To do ▸
Repeat the lines of the material below exactly, beginning at the one with "Пальто у метро ЦСКА" and stopping after the last.
── Material for this task
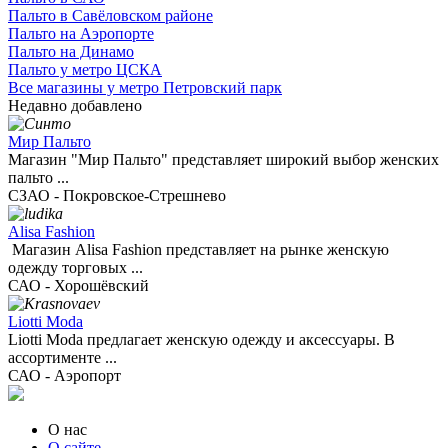
Пальто в Савёловском районе
Пальто на Аэропорте
Пальто на Динамо
Пальто у метро ЦСКА
Все магазины у метро Петровский парк
Недавно добавлено
Мир Пальто
Магазин "Мир Пальто" представляет широкий выбор женских
пальто ...
СЗАО - Покровское-Стрешнево
Alisa Fashion
Магазин Alisa Fashion представляет на рынке женскую
одежду торговых ...
САО - Хорошёвский
Liotti Moda
Liotti Moda предлагает женскую одежду и аксессуары. В
ассортименте ...
САО - Аэропорт
О нас
О сайте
────
Task result ▸
Пальто у метро ЦСКА
Все магазины у метро Петровский парк
Недавно добавлено
Мир Пальто
Магазин "Мир Пальто" представляет широкий выбор женских
пальто ...
СЗАО - Покровское-Стрешнево
Alisa Fashion
Магазин Alisa Fashion представляет на рынке женскую
одежду торговых ...
САО - Хорошёвский
Liotti Moda
Liotti Moda предлагает женскую одежду и аксессуары. В
ассортименте ...
САО - Аэропорт
О нас
О сайте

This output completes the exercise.